Your primary Ranger oxygen sensor is located on the passenger side of the vehicle. To reach the harness to your O2 sensor you may need to remove your Ranger mass air flow sensor and the intake tract to your throttle body.
If you suspect your Ranger O2 Sensor as the primary culprit to the problems with your Ford truck, I’ll be showing you how to test the operation using a digital multimeter. Not sure what this is or have no idea how to use one? Check our guide on voltmeters, multimeters and more here.
Ford Ranger issues from a bad front O2 sensor
When your upstream oxygen sensor goes out on your Ford Ranger, your engine computer will lack the ability to adjust the fuel properly. This can cause a variety of problems from annoying to highly dangerous or potentially disastrous. Here’s a few other Ford Ranger problems that are common to this sensor failure below :
- Bad Gas Mileage
- Excessively Rich – Too much fuel
- Catalytic converter failure
- Inconsistent shift points
- Check Engine Light ON
When you notice any of these Ford Ranger issues that relate to your front oxygen sensor, you’ll need this guide to test your Ranger O2 sensor. Without the ability to read your exhaust, there’s a good chance your engine will run rich.
Too much fuel means that the excessive hydrocarbons can cause your oil to break down and lose it’s viscosity.
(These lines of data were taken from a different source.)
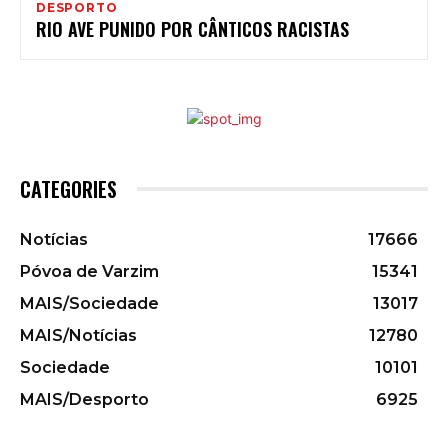
DESPORTO
RIO AVE PUNIDO POR CÂNTICOS RACISTAS
CATEGORIES
Notícias
17666
Póvoa de Varzim
15341
MAIS/Sociedade
13017
MAIS/Notícias
12780
Sociedade
10101
MAIS/Desporto
6925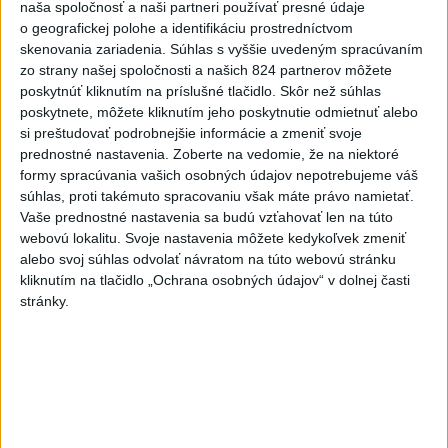
aktualizované
dnes 13:44
,
dnes 13:59
naša spoločnosť a naši partneri používať presné údaje
o geografickej polohe a identifikáciu prostredníctvom
Agrorezort: Aj vlani hospodárila
skenovania zariadenia. Súhlas s vyššie uvedeným spracúvaním
väčšina roľníkov na výmere do
zo strany našej spoločnosti a našich 824 partnerov môžete
500 ha
poskytnúť kliknutím na príslušné tlačidlo. Skôr než súhlas
dnes 12:27
poskytnete, môžete kliknutím jeho poskytnutie odmietnuť alebo
si preštudovať podrobnejšie informácie a zmeniť svoje
INTOXIKOVALA SA OSOBA:
prednostné nastavenia.
Zoberte na vedomie, že na niektoré
Požiar v Braväcove zasiahol 10
formy spracúvania vašich osobných údajov nepotrebujeme váš
stavieb
súhlas, proti takémuto spracovaniu však máte právo namietať.
aktualizované
dnes 10:13
,
dnes 12:19
Vaše prednostné nastavenia sa budú vzťahovať len na túto
webovú lokalitu. Svoje nastavenia môžete kedykoľvek zmeniť
Na západe sú miestami vydané
alebo svoj súhlas odvolať návratom na túto webovú stránku
výstrahy prvého stupňa pred
kliknutím na tlačidlo „Ochrana osobných údajov“ v dolnej časti
horúčavami
stránky.
dnes 11:21
Slovenská miešaná štafeta
siedma, zlato pre Nemcov
dnes 12:19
Left uncorrected this condition can make your engine bearings prematurely wear and fail.
These hydrocarbons in your exhaust can also burn out your catalytic converter. Either one of these Ford Ranger problems is an expensive repair. To Test your Ford Ranger O2 sensor, we’ll be starting with the power wire.
Testing the Ford Ranger O2 Sensor for Power
You may need to remove the intake tract from your 2.3 liter Ranger engine to reach the front or upstream O2 sensor. Once you’ve located it, disconnect the sensor and then turn the ignition to the “ON” position.
Now that your ignition is turned to the “ON” position, you are sending power to the engine sensors. The first wire you’ll be checking is located at PIN B, remember that you are testing the FEMALE harness or the ENGINE side of the Ranger O2 sensor.
With the ignition turned to the “ON” position, you should have between 11- 12 volts of power.
If you have power here the next step is to check the ground signal at your upstream Ranger O2 sensor. This is at the female wire of PIN A. Make sure when you are testing the engine harness to never force the multimeter lead into the metal connectors.
Doing so could cause a serious and permanent contact issue. If you don’t want intermittent Ranger O2 sensor issues, you want to gently test the pins in question.
If you have a ground signal at PIN A, then your Ranger O2 sensor should have power and ground needed to function. The next step of this DIY tutorial, you will be measuring the internal resistance of your primary Ranger O2 sensor to see if it’s any good.
Measuring the Ranger O2 sensor internal resistance
The pins you will be measuring now require you to turn the multimeter to the resistance mode. This will allow you to read the internal resistance of your upstream oxygen sensor. This value will let you know whether or not your upstream Ranger O2 sensor has gone bad or not.
You will note that our upstream Ranger O2 sensor wiring diagram shown here is displaying the MALE side or the sensor side.
Probe PIN A and PIN B for the internal resistance. There should be a solid value here, and without a short or an open condition.
If your upstream Ranger O2 sensor is still okay, you will have between 3-27 Ω at these two wires.
Readings upwards of 10 k Ω is a clear sign that your upstream oxygen sensor has died. If this is the case, disconnect the Ranger O2 sensor and remove it. Install a replacement upstream oxygen sensor to correct your engine operation.